Ever since tasting my first beet at Greens Restaurant in San Francisco during the summer of 2005, I’ve ordered them time and again whenever they appeared on a restaurant’s menu. Beets are so naturally sweet and appealing that most places prepare them very simply, with rich crumbles of goat cheese and a light vinaigrette. Every time I dug into one of these minimally fussed salads, I thought of how easy it would be to replicate the dish at home. I finally tried my hand at preparing beets in my own kitchen last week, and not only was it gloriously easy, but my hands weren’t the least bit stained.
This recipe for roasted beets comes from the most popular cookbook in my home, the America’s Test Kitchen Family Cookbook. When buying beets, look for bunches of uniformly sized beets so that they will roast for the same amount of time. If the beets are different sizes, remove the smaller ones from the oven as they become tender. Use this basic recipe as a starting point; the variations (Think: cheeses, herbs, nuts, vinegars) are deliciously endless.

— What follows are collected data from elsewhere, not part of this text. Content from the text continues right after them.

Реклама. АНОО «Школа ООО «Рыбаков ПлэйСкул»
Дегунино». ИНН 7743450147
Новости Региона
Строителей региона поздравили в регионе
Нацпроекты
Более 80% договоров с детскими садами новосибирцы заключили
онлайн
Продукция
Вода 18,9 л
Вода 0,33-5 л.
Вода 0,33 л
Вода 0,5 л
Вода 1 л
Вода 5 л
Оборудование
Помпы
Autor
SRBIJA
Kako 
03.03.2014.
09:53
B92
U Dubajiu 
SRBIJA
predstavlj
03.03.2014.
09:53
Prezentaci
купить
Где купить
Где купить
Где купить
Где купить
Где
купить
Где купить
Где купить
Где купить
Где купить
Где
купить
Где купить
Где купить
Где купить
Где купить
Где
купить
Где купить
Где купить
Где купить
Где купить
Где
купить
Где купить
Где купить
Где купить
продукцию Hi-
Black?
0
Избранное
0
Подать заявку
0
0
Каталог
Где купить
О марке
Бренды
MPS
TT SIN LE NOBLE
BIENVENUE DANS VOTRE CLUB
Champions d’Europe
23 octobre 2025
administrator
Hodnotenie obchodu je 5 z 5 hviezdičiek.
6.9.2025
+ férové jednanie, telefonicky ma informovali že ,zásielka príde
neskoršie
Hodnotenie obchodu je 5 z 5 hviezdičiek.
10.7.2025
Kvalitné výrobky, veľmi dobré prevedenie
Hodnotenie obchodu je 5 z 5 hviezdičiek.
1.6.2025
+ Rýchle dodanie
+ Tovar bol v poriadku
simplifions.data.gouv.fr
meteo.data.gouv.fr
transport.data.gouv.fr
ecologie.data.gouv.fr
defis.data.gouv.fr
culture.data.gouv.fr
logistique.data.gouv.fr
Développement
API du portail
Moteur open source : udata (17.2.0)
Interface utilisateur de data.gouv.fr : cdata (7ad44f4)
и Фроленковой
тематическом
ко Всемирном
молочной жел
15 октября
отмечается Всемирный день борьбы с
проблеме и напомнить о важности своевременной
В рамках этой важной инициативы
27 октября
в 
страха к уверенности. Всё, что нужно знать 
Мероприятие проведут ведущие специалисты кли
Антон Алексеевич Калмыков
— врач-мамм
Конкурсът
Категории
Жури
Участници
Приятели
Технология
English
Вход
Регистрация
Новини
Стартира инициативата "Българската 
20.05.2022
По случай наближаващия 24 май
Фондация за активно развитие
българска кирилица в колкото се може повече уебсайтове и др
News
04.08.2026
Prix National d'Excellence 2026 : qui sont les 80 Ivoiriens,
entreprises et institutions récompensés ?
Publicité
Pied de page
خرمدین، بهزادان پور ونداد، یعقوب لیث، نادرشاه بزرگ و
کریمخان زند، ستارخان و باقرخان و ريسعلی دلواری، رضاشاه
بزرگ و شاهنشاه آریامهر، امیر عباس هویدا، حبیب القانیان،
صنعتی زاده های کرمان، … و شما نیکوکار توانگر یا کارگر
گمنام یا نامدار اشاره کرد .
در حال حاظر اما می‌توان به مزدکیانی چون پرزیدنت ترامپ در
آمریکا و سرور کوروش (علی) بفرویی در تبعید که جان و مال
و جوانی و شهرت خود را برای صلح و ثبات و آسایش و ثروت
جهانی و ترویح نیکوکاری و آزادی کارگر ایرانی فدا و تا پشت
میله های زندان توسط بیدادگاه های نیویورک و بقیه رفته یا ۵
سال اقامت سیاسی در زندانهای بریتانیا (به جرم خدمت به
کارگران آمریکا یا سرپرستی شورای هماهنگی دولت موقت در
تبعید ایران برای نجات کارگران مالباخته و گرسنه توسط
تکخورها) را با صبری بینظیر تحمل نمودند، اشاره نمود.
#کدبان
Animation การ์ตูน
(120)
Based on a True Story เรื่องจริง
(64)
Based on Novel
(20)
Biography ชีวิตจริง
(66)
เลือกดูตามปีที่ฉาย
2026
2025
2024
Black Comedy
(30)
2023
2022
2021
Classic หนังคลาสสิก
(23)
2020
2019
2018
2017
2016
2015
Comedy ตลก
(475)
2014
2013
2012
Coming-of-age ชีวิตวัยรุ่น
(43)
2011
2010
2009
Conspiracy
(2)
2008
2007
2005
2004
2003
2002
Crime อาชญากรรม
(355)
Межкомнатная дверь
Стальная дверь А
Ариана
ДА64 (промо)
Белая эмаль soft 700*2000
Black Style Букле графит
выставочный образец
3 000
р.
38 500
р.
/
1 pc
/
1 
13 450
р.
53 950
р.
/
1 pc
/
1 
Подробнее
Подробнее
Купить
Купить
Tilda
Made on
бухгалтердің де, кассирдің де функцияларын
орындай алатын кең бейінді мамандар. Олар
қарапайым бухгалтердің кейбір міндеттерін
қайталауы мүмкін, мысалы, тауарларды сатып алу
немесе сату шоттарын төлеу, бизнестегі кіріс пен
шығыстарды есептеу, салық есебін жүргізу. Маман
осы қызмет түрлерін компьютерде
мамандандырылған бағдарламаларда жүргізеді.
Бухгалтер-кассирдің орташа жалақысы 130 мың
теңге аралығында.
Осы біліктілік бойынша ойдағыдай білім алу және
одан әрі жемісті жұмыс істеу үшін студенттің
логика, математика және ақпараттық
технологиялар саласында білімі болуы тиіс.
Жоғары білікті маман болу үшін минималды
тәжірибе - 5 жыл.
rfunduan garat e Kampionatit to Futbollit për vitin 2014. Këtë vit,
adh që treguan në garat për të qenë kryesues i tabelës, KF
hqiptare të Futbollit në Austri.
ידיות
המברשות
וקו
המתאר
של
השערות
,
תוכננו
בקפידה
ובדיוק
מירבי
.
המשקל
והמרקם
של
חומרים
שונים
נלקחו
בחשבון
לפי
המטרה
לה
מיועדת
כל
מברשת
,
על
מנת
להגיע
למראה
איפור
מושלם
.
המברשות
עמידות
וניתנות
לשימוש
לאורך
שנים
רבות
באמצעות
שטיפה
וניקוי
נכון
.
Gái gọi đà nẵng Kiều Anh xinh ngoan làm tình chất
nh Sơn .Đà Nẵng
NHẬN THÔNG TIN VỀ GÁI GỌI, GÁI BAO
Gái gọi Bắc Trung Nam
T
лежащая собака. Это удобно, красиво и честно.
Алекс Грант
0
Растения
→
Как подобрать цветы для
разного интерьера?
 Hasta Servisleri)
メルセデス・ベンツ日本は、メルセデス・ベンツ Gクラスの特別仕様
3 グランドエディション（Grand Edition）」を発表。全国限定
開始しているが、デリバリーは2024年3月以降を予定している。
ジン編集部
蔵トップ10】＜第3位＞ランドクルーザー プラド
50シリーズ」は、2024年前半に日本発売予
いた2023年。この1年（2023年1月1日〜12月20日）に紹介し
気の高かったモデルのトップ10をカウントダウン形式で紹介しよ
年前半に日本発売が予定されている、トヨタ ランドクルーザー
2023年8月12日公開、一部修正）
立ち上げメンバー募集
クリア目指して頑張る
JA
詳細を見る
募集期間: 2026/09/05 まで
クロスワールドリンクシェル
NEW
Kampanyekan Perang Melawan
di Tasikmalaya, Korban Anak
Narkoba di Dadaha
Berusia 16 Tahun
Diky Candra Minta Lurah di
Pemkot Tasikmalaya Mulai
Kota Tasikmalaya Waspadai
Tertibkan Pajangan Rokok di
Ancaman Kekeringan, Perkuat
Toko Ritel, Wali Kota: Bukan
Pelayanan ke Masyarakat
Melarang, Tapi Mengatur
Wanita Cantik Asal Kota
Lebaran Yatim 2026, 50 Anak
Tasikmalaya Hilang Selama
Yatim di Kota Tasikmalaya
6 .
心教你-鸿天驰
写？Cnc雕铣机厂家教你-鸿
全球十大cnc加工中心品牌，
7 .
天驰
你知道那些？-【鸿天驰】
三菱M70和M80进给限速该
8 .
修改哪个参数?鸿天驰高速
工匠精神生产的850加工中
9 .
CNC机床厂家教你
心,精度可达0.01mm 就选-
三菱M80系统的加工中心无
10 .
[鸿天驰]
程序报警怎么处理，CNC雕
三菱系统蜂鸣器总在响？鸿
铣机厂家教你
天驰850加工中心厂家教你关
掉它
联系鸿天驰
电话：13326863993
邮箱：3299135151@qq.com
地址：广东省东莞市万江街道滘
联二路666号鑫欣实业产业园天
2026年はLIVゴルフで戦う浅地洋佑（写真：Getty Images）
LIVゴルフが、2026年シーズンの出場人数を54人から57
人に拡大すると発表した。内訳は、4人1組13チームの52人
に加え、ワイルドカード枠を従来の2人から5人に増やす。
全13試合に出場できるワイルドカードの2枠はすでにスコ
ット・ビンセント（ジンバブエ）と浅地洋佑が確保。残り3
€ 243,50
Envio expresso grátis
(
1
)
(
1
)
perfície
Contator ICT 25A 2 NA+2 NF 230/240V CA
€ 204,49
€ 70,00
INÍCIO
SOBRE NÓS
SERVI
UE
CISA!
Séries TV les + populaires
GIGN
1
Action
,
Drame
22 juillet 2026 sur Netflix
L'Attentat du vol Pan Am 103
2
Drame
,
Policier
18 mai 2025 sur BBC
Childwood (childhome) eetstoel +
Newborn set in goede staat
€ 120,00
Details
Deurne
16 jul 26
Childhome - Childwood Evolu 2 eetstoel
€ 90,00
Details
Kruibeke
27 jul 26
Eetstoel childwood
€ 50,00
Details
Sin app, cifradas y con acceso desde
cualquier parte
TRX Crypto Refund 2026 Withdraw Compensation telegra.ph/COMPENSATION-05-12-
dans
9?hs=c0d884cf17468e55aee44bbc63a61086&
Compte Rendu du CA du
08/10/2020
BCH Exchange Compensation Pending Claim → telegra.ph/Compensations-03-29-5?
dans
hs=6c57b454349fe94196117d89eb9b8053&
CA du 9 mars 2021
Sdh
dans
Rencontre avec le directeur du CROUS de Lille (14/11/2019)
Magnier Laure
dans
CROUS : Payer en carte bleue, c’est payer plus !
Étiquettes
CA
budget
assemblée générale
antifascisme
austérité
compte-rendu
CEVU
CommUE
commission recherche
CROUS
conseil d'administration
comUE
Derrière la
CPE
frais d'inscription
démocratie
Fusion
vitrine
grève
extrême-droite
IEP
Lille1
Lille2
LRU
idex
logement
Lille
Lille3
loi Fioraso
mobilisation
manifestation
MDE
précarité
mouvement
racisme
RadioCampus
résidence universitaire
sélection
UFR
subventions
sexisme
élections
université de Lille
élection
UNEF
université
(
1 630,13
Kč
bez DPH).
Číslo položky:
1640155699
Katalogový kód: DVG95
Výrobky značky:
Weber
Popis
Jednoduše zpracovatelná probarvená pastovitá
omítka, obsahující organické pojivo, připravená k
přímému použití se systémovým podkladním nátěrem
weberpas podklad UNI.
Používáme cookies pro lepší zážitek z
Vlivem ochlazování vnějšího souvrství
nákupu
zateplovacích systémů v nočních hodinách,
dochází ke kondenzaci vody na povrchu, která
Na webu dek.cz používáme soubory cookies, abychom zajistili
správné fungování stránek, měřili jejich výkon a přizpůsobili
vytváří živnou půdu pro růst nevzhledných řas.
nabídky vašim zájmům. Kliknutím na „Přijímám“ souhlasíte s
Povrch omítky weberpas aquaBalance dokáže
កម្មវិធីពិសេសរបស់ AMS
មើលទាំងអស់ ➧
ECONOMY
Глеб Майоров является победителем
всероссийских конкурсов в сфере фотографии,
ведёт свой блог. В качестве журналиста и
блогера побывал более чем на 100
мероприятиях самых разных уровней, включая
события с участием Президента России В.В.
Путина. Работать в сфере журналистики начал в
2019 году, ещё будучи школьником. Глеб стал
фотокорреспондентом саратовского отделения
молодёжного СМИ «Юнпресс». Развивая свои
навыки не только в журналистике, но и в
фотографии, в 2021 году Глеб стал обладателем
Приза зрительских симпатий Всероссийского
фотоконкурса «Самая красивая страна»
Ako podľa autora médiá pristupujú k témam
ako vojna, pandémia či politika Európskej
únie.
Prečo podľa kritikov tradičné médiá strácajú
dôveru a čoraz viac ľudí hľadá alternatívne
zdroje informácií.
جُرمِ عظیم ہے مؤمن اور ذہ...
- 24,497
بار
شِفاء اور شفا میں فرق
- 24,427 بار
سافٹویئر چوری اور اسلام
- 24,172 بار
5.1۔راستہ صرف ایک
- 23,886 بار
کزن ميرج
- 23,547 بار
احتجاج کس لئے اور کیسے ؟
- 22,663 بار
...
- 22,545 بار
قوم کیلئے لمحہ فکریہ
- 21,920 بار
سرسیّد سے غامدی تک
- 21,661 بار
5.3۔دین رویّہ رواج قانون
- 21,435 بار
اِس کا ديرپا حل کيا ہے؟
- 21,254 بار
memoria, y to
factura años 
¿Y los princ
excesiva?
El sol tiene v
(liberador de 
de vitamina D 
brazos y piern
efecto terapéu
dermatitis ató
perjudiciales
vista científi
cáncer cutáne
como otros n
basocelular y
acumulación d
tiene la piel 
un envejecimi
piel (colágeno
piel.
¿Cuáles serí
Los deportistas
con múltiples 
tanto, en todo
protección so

- 4 medium beets (1 pound), greens discarded and scrubbed
- 2 tablespoons olive oil
Adjust an oven rack to the middle position and heat the oven to 400 degrees. Wrap the beets individually in foil (photo 2) and place them on a rimmed baking sheet. Roast until a skewer can be inserted easily into a beet, 45 minutes to 1 hour.
Remove the beets from the oven, open the foil packets, and allow to cool for 10 minutes. To peel, cradle a roasted beet in several layers of paper towels in your hands and gently rub off the skin (photos 3 and 4).
Slice the beets 1/4 inch thick, then toss with olive oil. Season with salt and pepper to taste and serve warm or at room temperature.